To add the given inode to the directory, ext3_create calls ext3_add_nondir(), which eventually calls ext3_add_entry() function.

The ext3_add_entry() function cycles loops through all the directory entries in the directory. As you would have guessed the ext3 code cycles through the _buffers_ of the directory, to find an appropriate directory entry. It modifies the directory entry such that the filename and inode information are added to the directory entry. This change in the contents of the buffer data are done within the journaling system calls as well.

3 Mounting ext3

Now that we know how information is written to the journal, let us see how it is actually used by ext3 when a filesystem is mounted. This is one of the important part since this is where recovery of a transaction which has been written to the log completely but not to the actual location occurs. In order to avoid getting defocused, we will only go through the code which is really relevant with the journaling.
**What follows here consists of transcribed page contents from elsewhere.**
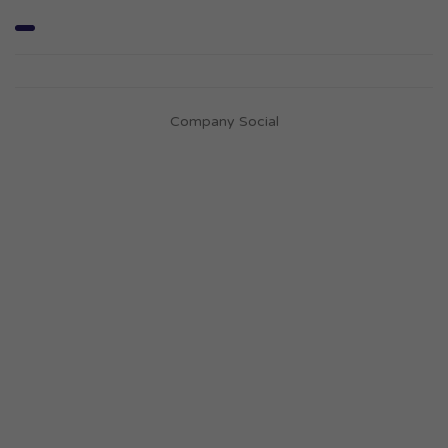
Company Social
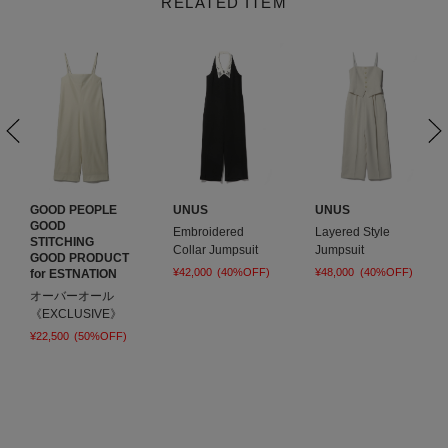
RELATED ITEM
RY
GOOD PEOPLE
UNUS
UNUS
GOOD
Embroidered
Layered Style
STITCHING
Collar Jumpsuit
Jumpsuit
GOOD PRODUCT
¥42,000
(40%OFF)
¥48,000
(40%OFF)
for ESTNATION
オーバーオール
《EXCLUSIVE》
¥22,500
(50%OFF)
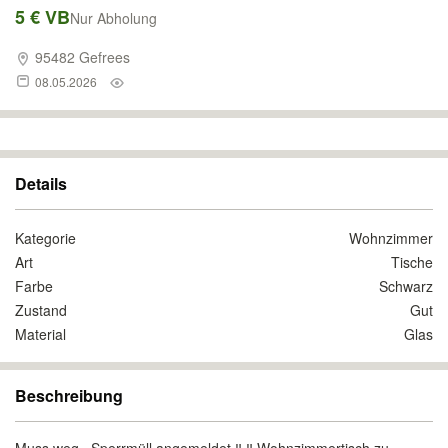
5 € VB
Nur Abholung
95482 Gefrees
08.05.2026
Details
Kategorie
Wohnzimmer
Art
Tische
Farbe
Schwarz
Zustand
Gut
Material
Glas
Beschreibung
Let us see ext3’s read super function to understand this :

if (ext3_load_journal(sb, es))    goto failed_mount2;

The function starts of by initialising most of the variables in the super_block structure. Once this is done, a call to the ext3_load_journal is made. The ext3_load_journal function performs a set of tasks, the tasks along with the jbd functions they use are listed below :

  • journal_init_dev/journal_init_inode : Initialise this journal and return a journal structure.
  • journal_update_format : updates the journal superblock to the latest format.
  • journal_wipe : wipes the journal safely. This is done by ext3 only if if the filesystem is being mounted as read only.
  • journal_load : loads the journal into the memory. Performs journal recovery, if needed.